One wishes humans could evolve as rapidly in response to obvious threats. Flyn notes,
Human industry has changed, and is continuing to change the world. Even if we were all to be wiped out tomorrow – factories falling silent; generators shuddering to a halt; cargo ships drifting and colliding, sinking to the seabed, sending sediments billowing – we have set in motion evolutionary forces that will continue to act upon the genetic makeup of almost every other species alive on this Earth. They shape-shift and metamorphose, transmute and adapt, in ways that we cannot anticipate and certainly cannot control. They want to live, if they can.
The dystopian future is already here.
The natural world is already, necessarily, adapting as well as it might to climate change. A march of the world’s wildlife is underway. Two-thirds of species are extending their ranges north, or onto higher ground, as local climates shift. Ecologist Chris D. Thomas states, “Keep this going for a few centuries and we have a new biological world order.”

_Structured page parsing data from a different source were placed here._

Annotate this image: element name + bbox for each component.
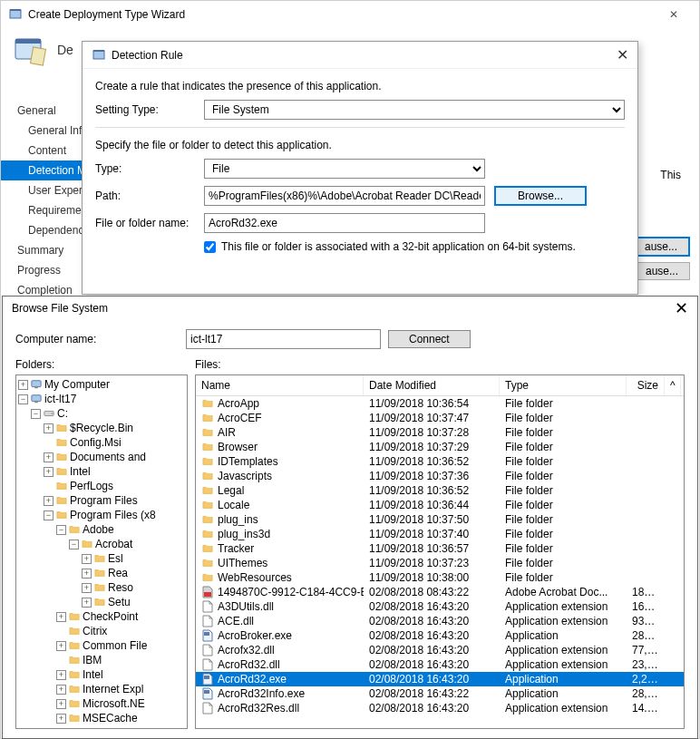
folder-tree[interactable]: +My Computer−ict-lt17−C:+$Recycle.BinCon… — [15, 374, 188, 729]
close-icon[interactable]: ✕ — [675, 298, 688, 318]
computer-name-input[interactable] — [186, 329, 381, 349]
expand-icon[interactable]: + — [44, 452, 53, 462]
tree-node[interactable]: +Microsoft.NE — [18, 696, 185, 711]
tree-node[interactable]: +Intel — [18, 464, 185, 479]
expand-icon[interactable]: + — [82, 569, 92, 579]
tree-node[interactable]: −Program Files (x8 — [18, 508, 185, 522]
tree-node[interactable]: −ict-lt17 — [18, 392, 185, 406]
file-type: File folder — [500, 440, 627, 454]
expand-icon[interactable]: + — [82, 598, 92, 608]
file-row[interactable]: AcroBroker.exe02/08/2018 16:43:20Applica… — [196, 628, 684, 643]
assoc-32bit-checkbox[interactable] — [204, 241, 216, 253]
expand-icon[interactable]: + — [56, 670, 66, 680]
folder-icon — [68, 669, 81, 680]
tree-node[interactable]: Config.Msi — [18, 435, 185, 450]
file-row[interactable]: AcroRd32.exe02/08/2018 16:43:20Applicati… — [196, 672, 684, 686]
file-row[interactable]: AcroRd32.dll02/08/2018 16:43:20Applicati… — [196, 657, 684, 672]
file-row[interactable]: Acrofx32.dll02/08/2018 16:43:20Applicati… — [196, 643, 684, 657]
collapse-icon[interactable]: − — [31, 409, 41, 419]
file-row[interactable]: plug_ins11/09/2018 10:37:50File folder — [196, 512, 684, 527]
tree-node[interactable]: +Intel — [18, 667, 185, 682]
file-row[interactable]: Locale11/09/2018 10:36:44File folder — [196, 498, 684, 512]
file-type: Application extension — [500, 614, 627, 628]
tree-node[interactable]: Citrix — [18, 624, 185, 638]
browse-button[interactable]: Browse... — [494, 186, 587, 206]
tree-node[interactable]: +$Recycle.Bin — [18, 421, 185, 435]
expand-icon[interactable]: + — [56, 699, 66, 709]
tree-node[interactable]: −C: — [18, 406, 185, 421]
file-name: AcroRd32.exe — [218, 673, 287, 686]
tree-node[interactable]: +Rea — [18, 566, 185, 580]
expand-icon[interactable]: + — [56, 612, 66, 622]
wizard-title: Create Deployment Type Wizard — [28, 8, 185, 21]
file-date: 02/08/2018 16:43:20 — [364, 599, 500, 614]
file-type: File folder — [500, 556, 627, 570]
tree-node[interactable]: +My Computer — [18, 377, 185, 392]
file-date: 02/08/2018 16:43:20 — [364, 701, 500, 715]
file-row[interactable]: Tracker11/09/2018 10:36:57File folder — [196, 541, 684, 556]
tree-node[interactable]: +MSECache — [18, 711, 185, 725]
file-row[interactable]: AcroRd32Info.exe02/08/2018 16:43:22Appli… — [196, 686, 684, 701]
expand-icon[interactable]: + — [18, 380, 28, 390]
file-row[interactable]: ACE.dll02/08/2018 16:43:20Application ex… — [196, 614, 684, 628]
clause-button-2[interactable]: ause... — [634, 262, 690, 280]
expand-icon[interactable]: + — [56, 685, 66, 695]
path-input[interactable] — [204, 186, 485, 206]
type-select[interactable]: File — [204, 159, 485, 179]
collapse-icon[interactable]: − — [69, 540, 79, 549]
collapse-icon[interactable]: − — [56, 525, 66, 535]
filename-input[interactable] — [204, 213, 485, 233]
file-type: Application — [500, 628, 627, 643]
col-type[interactable]: Type — [500, 375, 627, 395]
expand-icon[interactable]: + — [44, 423, 53, 433]
col-date[interactable]: Date Modified — [364, 375, 500, 395]
tree-node[interactable]: +CheckPoint — [18, 609, 185, 624]
file-date: 11/09/2018 10:37:28 — [364, 425, 500, 440]
file-row[interactable]: AcroCEF11/09/2018 10:37:47File folder — [196, 411, 684, 425]
tree-node[interactable]: +Trend Micro — [18, 725, 185, 729]
tree-node[interactable]: +Documents and — [18, 450, 185, 464]
tree-node[interactable]: +Esl — [18, 551, 185, 566]
file-row[interactable]: A3DUtils.dll02/08/2018 16:43:20Applicati… — [196, 599, 684, 614]
expand-icon[interactable]: + — [56, 641, 66, 651]
collapse-icon[interactable]: − — [18, 394, 28, 404]
file-row[interactable]: Browser11/09/2018 10:37:29File folder — [196, 440, 684, 454]
tree-node[interactable]: +Setu — [18, 595, 185, 609]
tree-node[interactable]: +Common File — [18, 638, 185, 653]
expand-icon[interactable]: + — [44, 496, 53, 506]
file-row[interactable]: plug_ins3d11/09/2018 10:37:40File folder — [196, 527, 684, 541]
connect-button[interactable]: Connect — [388, 330, 471, 348]
setting-type-select[interactable]: File System — [204, 100, 625, 120]
expand-icon[interactable]: + — [44, 467, 53, 477]
clause-button-1[interactable]: ause... — [632, 237, 690, 257]
file-row[interactable]: Legal11/09/2018 10:36:52File folder — [196, 483, 684, 498]
col-name[interactable]: Name — [196, 375, 364, 395]
expand-icon[interactable]: + — [82, 554, 92, 564]
file-list[interactable]: Name Date Modified Type Size ^ AcroApp11… — [195, 374, 685, 729]
close-icon[interactable]: ✕ — [617, 46, 628, 63]
file-row[interactable]: Javascripts11/09/2018 10:37:36File folde… — [196, 469, 684, 483]
expand-icon[interactable]: + — [56, 728, 66, 730]
tree-node[interactable]: +Reso — [18, 580, 185, 595]
file-row[interactable]: AcroRd32Res.dll02/08/2018 16:43:20Applic… — [196, 701, 684, 715]
close-icon[interactable]: ✕ — [656, 8, 692, 21]
tree-node[interactable]: IBM — [18, 653, 185, 667]
file-row[interactable]: 1494870C-9912-C184-4CC9-B...02/08/2018 0… — [196, 585, 684, 599]
tree-node[interactable]: −Acrobat — [18, 537, 185, 551]
file-row[interactable]: UIThemes11/09/2018 10:37:23File folder — [196, 556, 684, 570]
tree-node[interactable]: +Program Files — [18, 493, 185, 508]
file-date: 02/08/2018 16:43:20 — [364, 643, 500, 657]
tree-node[interactable]: +Internet Expl — [18, 682, 185, 696]
file-row[interactable]: IDTemplates11/09/2018 10:36:52File folde… — [196, 454, 684, 469]
detection-icon — [92, 48, 106, 63]
tree-node[interactable]: PerfLogs — [18, 479, 185, 493]
file-date: 11/09/2018 10:36:57 — [364, 541, 500, 556]
col-size[interactable]: Size — [627, 375, 665, 395]
file-row[interactable]: WebResources11/09/2018 10:38:00File fold… — [196, 570, 684, 585]
collapse-icon[interactable]: − — [44, 510, 53, 520]
tree-node[interactable]: −Adobe — [18, 522, 185, 537]
expand-icon[interactable]: + — [82, 583, 92, 593]
file-row[interactable]: AIR11/09/2018 10:37:28File folder — [196, 425, 684, 440]
expand-icon[interactable]: + — [56, 714, 66, 724]
file-row[interactable]: AcroApp11/09/2018 10:36:54File folder — [196, 396, 684, 411]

Faith, in the end, is what environmentalism boils down to. Faith in the possibility of change, the prospect of a better future – for green shoots from the rubble, fresh water in the desert…..Everywhere I have looked, everywhere I have been – places bent and broken, despoiled and desolate, polluted and poisoned – I have found new life springing from the wreckage of the old, life all the stranger and more valuable for its resilience.
She believes, as do I, that this is a world that knows how to live, a system programmed to mend, to heal, to green devastated landscapes. Everything in nature has one mandate: Grow! So we will end with our desperate need for hope – that humanity can evolve rapidly, like the killifish, and make the huge evolutionary leap of consciousness that is needed to slow down the runaway train of accelerated climate crisis.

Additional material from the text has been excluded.